OpenAI发布首个视频生成模型Sora

CGTNBizTalk

CGTN栏目《BizTalk》官方账号 2024.02.1620:55

关注

2月16日，OpenAI在其官网发布文生视频模型Sora。据介绍，该模型可以生成长达一分钟的视频，同时保持视觉品质并遵循用户提示。

该公司表示Sora能够生成复杂的场景，不仅包括多个角色，还有特定的动作类型，以及对对象和背景的准确细节描绘。除此之外，Sora还可以将静态图像制作成动画。

目前Sora仍在开发中，该公司承认该模型可能会混淆提示的空间细节，例如混淆左右，并且难以精确描述随着时间推移发生的事件，例如遵循特定的相机轨迹。

对于Sora的横空出世，有网友惊叹智能技术的发展，也有网友担心Sora未来会取代某些职业， “这有点过了，我可能会丢掉工作。”

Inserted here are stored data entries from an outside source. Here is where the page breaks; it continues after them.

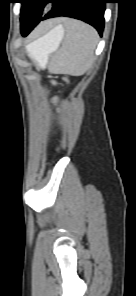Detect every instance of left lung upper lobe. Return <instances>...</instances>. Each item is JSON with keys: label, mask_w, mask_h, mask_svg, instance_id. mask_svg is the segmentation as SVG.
I'll use <instances>...</instances> for the list:
<instances>
[{"label": "left lung upper lobe", "mask_w": 136, "mask_h": 296, "mask_svg": "<svg viewBox=\"0 0 136 296\" xmlns=\"http://www.w3.org/2000/svg\"><path fill=\"white\" fill-rule=\"evenodd\" d=\"M52 0H24L21 2L25 6L22 8L21 29H25L39 23L43 16V9Z\"/></svg>", "instance_id": "5c2ea615"}]
</instances>
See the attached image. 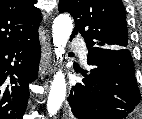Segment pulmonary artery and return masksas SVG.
Masks as SVG:
<instances>
[{"label": "pulmonary artery", "instance_id": "e3ab8cb5", "mask_svg": "<svg viewBox=\"0 0 142 119\" xmlns=\"http://www.w3.org/2000/svg\"><path fill=\"white\" fill-rule=\"evenodd\" d=\"M73 45H76L79 47V56L82 63H86L87 61V48L82 43V41L78 38H74L71 42Z\"/></svg>", "mask_w": 142, "mask_h": 119}]
</instances>
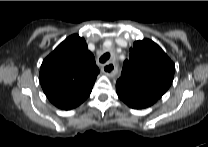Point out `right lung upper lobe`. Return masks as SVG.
I'll list each match as a JSON object with an SVG mask.
<instances>
[{
  "label": "right lung upper lobe",
  "mask_w": 208,
  "mask_h": 147,
  "mask_svg": "<svg viewBox=\"0 0 208 147\" xmlns=\"http://www.w3.org/2000/svg\"><path fill=\"white\" fill-rule=\"evenodd\" d=\"M99 69L83 37L66 38L42 62L40 83L58 108L70 110L90 95Z\"/></svg>",
  "instance_id": "obj_1"
}]
</instances>
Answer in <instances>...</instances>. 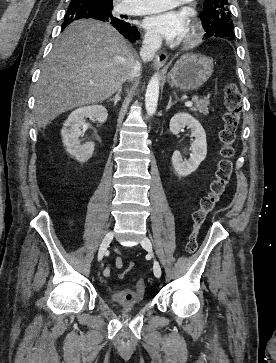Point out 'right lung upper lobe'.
Wrapping results in <instances>:
<instances>
[{
	"label": "right lung upper lobe",
	"mask_w": 276,
	"mask_h": 363,
	"mask_svg": "<svg viewBox=\"0 0 276 363\" xmlns=\"http://www.w3.org/2000/svg\"><path fill=\"white\" fill-rule=\"evenodd\" d=\"M96 1H100L102 3H106V4H109V5H113V0H96ZM115 18H113L114 20ZM123 20H119L117 22H122Z\"/></svg>",
	"instance_id": "obj_1"
}]
</instances>
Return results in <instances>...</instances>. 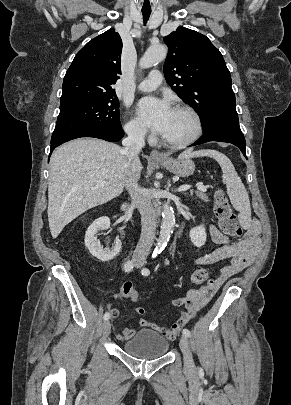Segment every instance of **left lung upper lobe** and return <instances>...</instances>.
<instances>
[{
	"label": "left lung upper lobe",
	"mask_w": 291,
	"mask_h": 405,
	"mask_svg": "<svg viewBox=\"0 0 291 405\" xmlns=\"http://www.w3.org/2000/svg\"><path fill=\"white\" fill-rule=\"evenodd\" d=\"M167 83L201 117L204 132L223 121L239 122L231 75L220 51L203 34L185 27L164 37Z\"/></svg>",
	"instance_id": "left-lung-upper-lobe-1"
}]
</instances>
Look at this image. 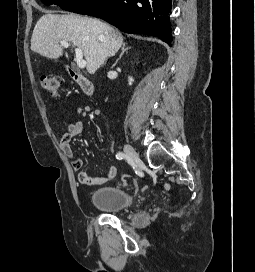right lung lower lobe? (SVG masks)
<instances>
[{
  "label": "right lung lower lobe",
  "mask_w": 255,
  "mask_h": 272,
  "mask_svg": "<svg viewBox=\"0 0 255 272\" xmlns=\"http://www.w3.org/2000/svg\"><path fill=\"white\" fill-rule=\"evenodd\" d=\"M172 0H99L86 14L99 17L123 32L147 34L171 45L168 14Z\"/></svg>",
  "instance_id": "98d812e1"
}]
</instances>
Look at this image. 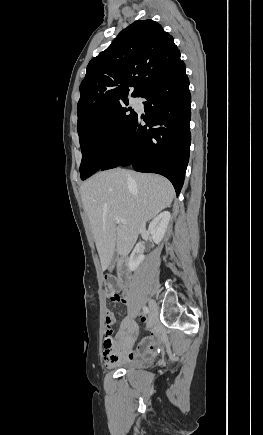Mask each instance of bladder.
I'll return each mask as SVG.
<instances>
[{
  "label": "bladder",
  "instance_id": "1",
  "mask_svg": "<svg viewBox=\"0 0 263 435\" xmlns=\"http://www.w3.org/2000/svg\"><path fill=\"white\" fill-rule=\"evenodd\" d=\"M144 361H139V362H134V363H129L126 365L127 368H132V369H136V368H142L144 366Z\"/></svg>",
  "mask_w": 263,
  "mask_h": 435
}]
</instances>
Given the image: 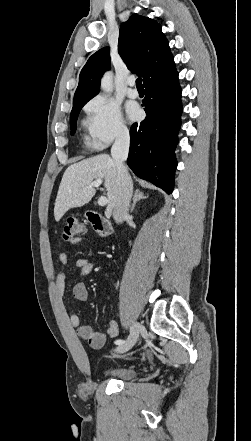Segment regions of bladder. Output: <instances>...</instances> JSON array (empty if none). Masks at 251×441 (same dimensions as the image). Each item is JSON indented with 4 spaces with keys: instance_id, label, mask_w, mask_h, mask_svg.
Returning <instances> with one entry per match:
<instances>
[{
    "instance_id": "bladder-1",
    "label": "bladder",
    "mask_w": 251,
    "mask_h": 441,
    "mask_svg": "<svg viewBox=\"0 0 251 441\" xmlns=\"http://www.w3.org/2000/svg\"><path fill=\"white\" fill-rule=\"evenodd\" d=\"M135 369L130 367L110 368L103 371V375L118 380H130L136 376Z\"/></svg>"
}]
</instances>
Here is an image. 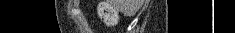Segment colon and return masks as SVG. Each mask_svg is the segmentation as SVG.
<instances>
[{
  "instance_id": "1",
  "label": "colon",
  "mask_w": 235,
  "mask_h": 33,
  "mask_svg": "<svg viewBox=\"0 0 235 33\" xmlns=\"http://www.w3.org/2000/svg\"><path fill=\"white\" fill-rule=\"evenodd\" d=\"M99 16L109 25L115 24L118 18L117 12L105 2L99 6Z\"/></svg>"
}]
</instances>
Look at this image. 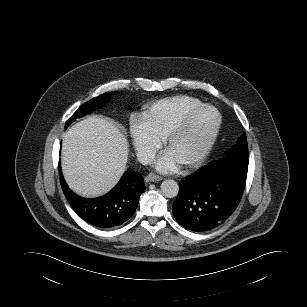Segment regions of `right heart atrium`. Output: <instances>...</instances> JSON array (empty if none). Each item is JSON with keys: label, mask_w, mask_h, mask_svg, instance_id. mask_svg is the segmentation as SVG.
Instances as JSON below:
<instances>
[{"label": "right heart atrium", "mask_w": 307, "mask_h": 307, "mask_svg": "<svg viewBox=\"0 0 307 307\" xmlns=\"http://www.w3.org/2000/svg\"><path fill=\"white\" fill-rule=\"evenodd\" d=\"M130 133L138 158L143 162L151 161L160 147V141L149 132L142 121L133 120Z\"/></svg>", "instance_id": "d8ad5b80"}]
</instances>
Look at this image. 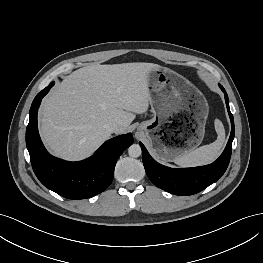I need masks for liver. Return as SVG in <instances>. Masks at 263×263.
Masks as SVG:
<instances>
[{"label": "liver", "instance_id": "6515ba94", "mask_svg": "<svg viewBox=\"0 0 263 263\" xmlns=\"http://www.w3.org/2000/svg\"><path fill=\"white\" fill-rule=\"evenodd\" d=\"M159 65L122 63L91 65L67 76L42 101L40 133L49 150L66 160L91 155L110 136L106 125L123 133L145 113L151 100L147 74Z\"/></svg>", "mask_w": 263, "mask_h": 263}]
</instances>
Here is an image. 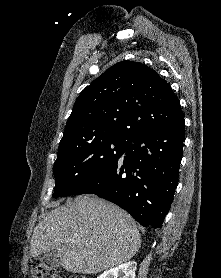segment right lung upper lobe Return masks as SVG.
I'll return each instance as SVG.
<instances>
[{
    "mask_svg": "<svg viewBox=\"0 0 221 278\" xmlns=\"http://www.w3.org/2000/svg\"><path fill=\"white\" fill-rule=\"evenodd\" d=\"M182 118L177 96L156 71L142 63L122 61L79 95L59 152L94 138L129 139Z\"/></svg>",
    "mask_w": 221,
    "mask_h": 278,
    "instance_id": "1",
    "label": "right lung upper lobe"
}]
</instances>
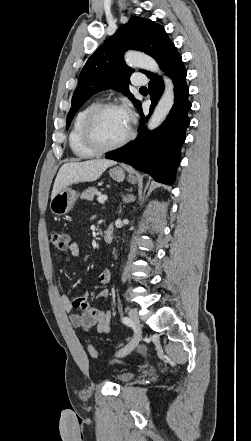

Footage generated by Sora: a stylish woman walks down a Tokyo street filled with warm glowing neon and animated city signage. /OpenAI

Microsoft-backed OpenAI is developing an AI model capable of generating minute-long videos based on text prompts, the company announced on Thursday.

The model, named "Sora" after the Japanese word for "sky," is currently available for red teaming, which helps identify flaws in the AI system. Additionally, it is intended for use by visual artists, designers, and filmmakers to provide feedback on the model, the company stated.

"Sora is able to generate complex scenes with multiple characters, specific types of motion, and accurate details of the subject and background," the statement said, adding that it can create multiple shots within a single video.

In addition to generating videos from text prompts, Sora can also animate a still image, as mentioned in a blog post by the company.

Animated scene generated by Sora: a close-up of a short fluffy monster kneeling beside a melting red candle. /OpenAI

The video generation software follows OpenAI's ChatGPT chatbot, which was released in late 2022 and created a buzz around generative AI with its ability to compose emails and write codes and poems.

Social media giant Meta Platforms beefed up its image generation model Emu last year to add two AI-based features that can edit and generate videos from text prompts. The Facebook-parent company is also looking to compete with Microsoft, Alphabet's Google and Amazon in the rapidly transforming generative AI universe.

Sora is still a work-in-progress, with the company acknowledging that the model may sometimes struggle with spatial details in a prompt and encounter difficulties in following a specific camera trajectory.

OpenAI also mentioned that they are developing tools to determine whether a video was generated by Sora.

Footage generated by Sora: drone view of waves crashing against the rugged cliffs along Big Sur's garay point beach. /OpenAI

The new tool is not yet publicly available, and OpenAI has disclosed limited information about its development process. The company, which has faced lawsuits from some authors and The New York Times over its use of copyrighted works to train ChatGPT, has not revealed the imagery and video sources used to train Sora.

OpenAI mentioned in a blog post that it is consulting with artists, policymakers and other stakeholders before releasing the new tool to the public.

"We are working with red teamers – domain experts in areas like misinformation, hateful content, and bias – who will be adversarially testing the model," the company said. "We're also building tools to help detect misleading content such as a detection classifier that can tell when a video was generated by Sora."